The key contributions of this research are:
- A comprehensive survey and categorization of 23 embedding-based EA approaches, analyzing their core techniques in embedding and alignment modules and their interaction modes.
- The development of new benchmark datasets designed to reflect the characteristics of real-world KGs, particularly regarding entity degree distributions, through an Iterative Degree-based Sampling (IDS) algorithm. Datasets are provided at 15K and 100K entity scales across different KG pairs (DBpedia-DBpedia cross-lingual, DBpedia-Wikidata, DBpedia-YAGO).
- An open-source library called OpenEA, which integrates 12 representative embedding-based EA approaches and allows for flexible combination of different KG embedding models and alignment strategies.
- An extensive experimental evaluation and analysis of the implemented approaches on the new datasets, providing insights into their strengths and limitations.
- Exploratory experiments investigating the geometric properties of entity embeddings, evaluating unexplored KG embedding models for EA, and comparing embedding-based approaches with conventional methods.
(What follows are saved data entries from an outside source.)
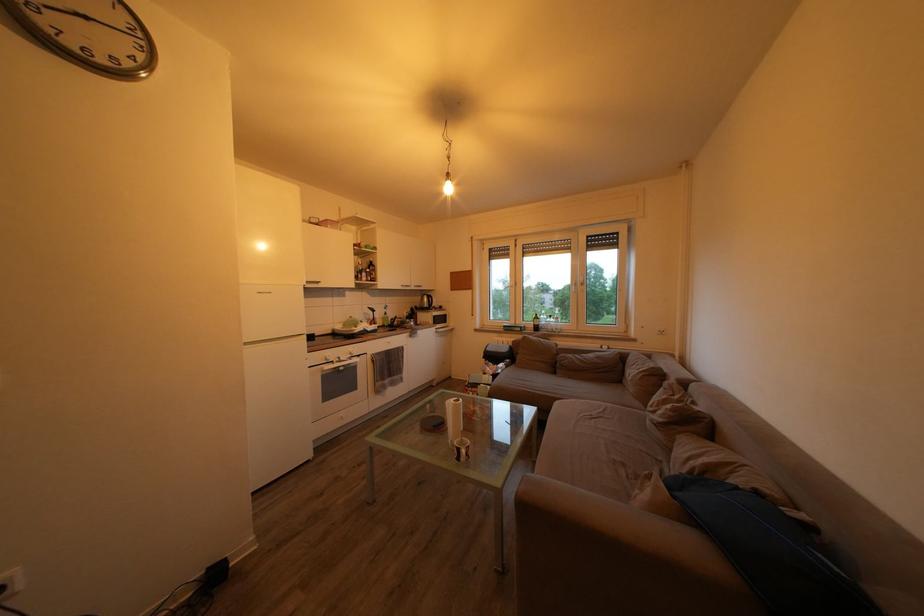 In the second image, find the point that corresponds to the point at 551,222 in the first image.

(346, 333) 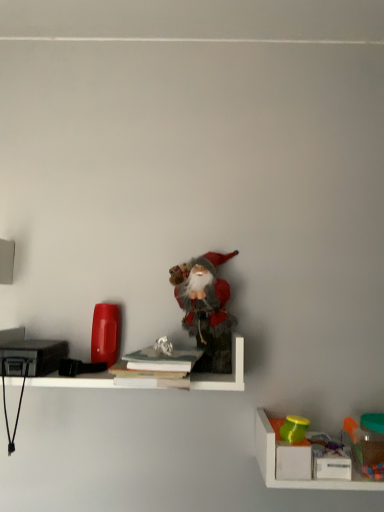 At what (x,y) coordinates should I click in order to perform the action: click on blank space situated above white paper at center, the 1th book positioned from the top (from a real-world perspective). Please return your answer as a coordinate pair (x, y). Looking at the image, I should click on (162, 357). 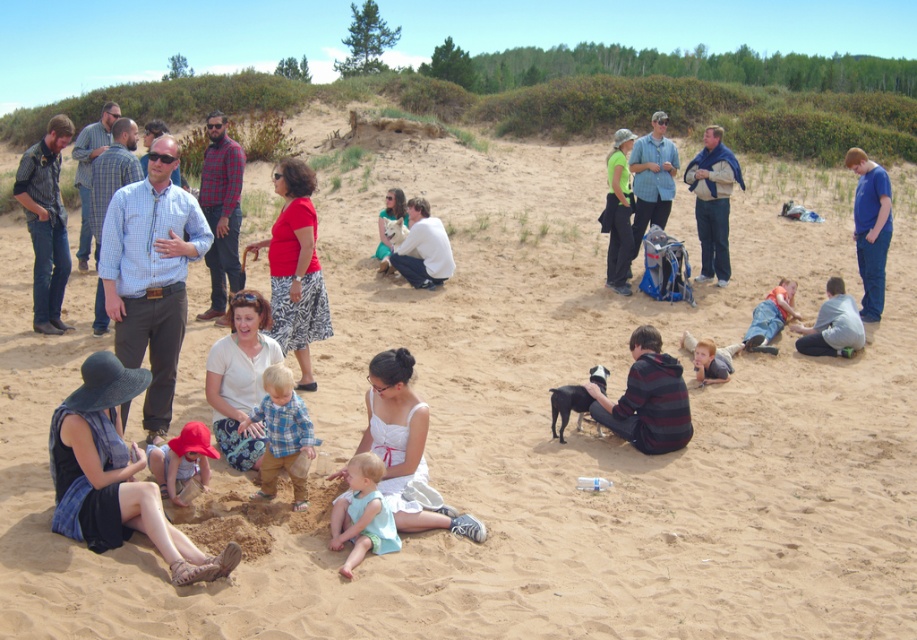 Question: Considering the relative positions of plaid shirt at center and blue plaid shirt at center in the image provided, where is plaid shirt at center located with respect to blue plaid shirt at center?

Choices:
 (A) right
 (B) left

Answer: (B)

Question: Does plaid shirt at center appear on the left side of blue cotton shirt at right?

Choices:
 (A) no
 (B) yes

Answer: (B)

Question: Which object is the closest to the plaid shirt at center?

Choices:
 (A) blue scarf at center
 (B) plaid flannel shirt at center

Answer: (B)

Question: Where is denim shirt at left located in relation to blue scarf at center in the image?

Choices:
 (A) below
 (B) above

Answer: (A)

Question: Among these points, which one is nearest to the camera?

Choices:
 (A) (43, 189)
 (B) (212, 157)
 (C) (869, 161)

Answer: (A)

Question: Which object is closer to the camera taking this photo?

Choices:
 (A) light blue fabric at center
 (B) denim shirt at left

Answer: (A) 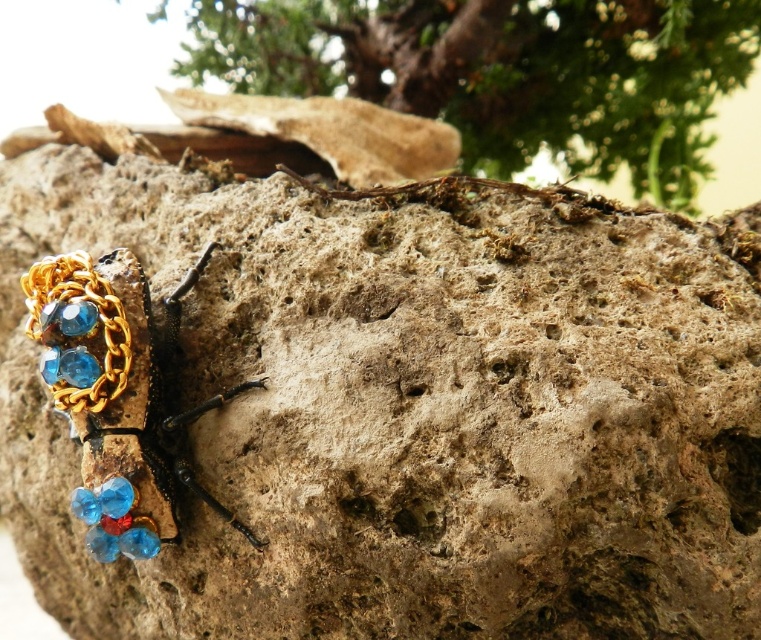 How distant is green leafy tree at upper center from gold chain and gemstone beetle at left?

green leafy tree at upper center is 27.23 inches from gold chain and gemstone beetle at left.

Between green leafy tree at upper center and gold chain and gemstone beetle at left, which one appears on the left side from the viewer's perspective?

gold chain and gemstone beetle at left is more to the left.

Is point (602, 42) positioned after point (145, 314)?

Yes, point (602, 42) is farther from viewer.

The width and height of the screenshot is (761, 640). Find the location of `green leafy tree at upper center`. green leafy tree at upper center is located at coordinates (505, 72).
- Identification of promising future research directions based on the experimental findings.
The paper describes the typical framework of embedding-based entity alignment, which involves an embedding module to encode KGs into vector spaces and an alignment module that uses seed alignments to learn the correspondence between spaces or entities. These modules interact either by mapping embeddings between independent spaces or by learning embeddings directly in a unified space (Figure 1).
Techniques and Practical Implementation
Embedding modules often use relation embedding (triple, path, or neighborhood-based) and attribute embedding.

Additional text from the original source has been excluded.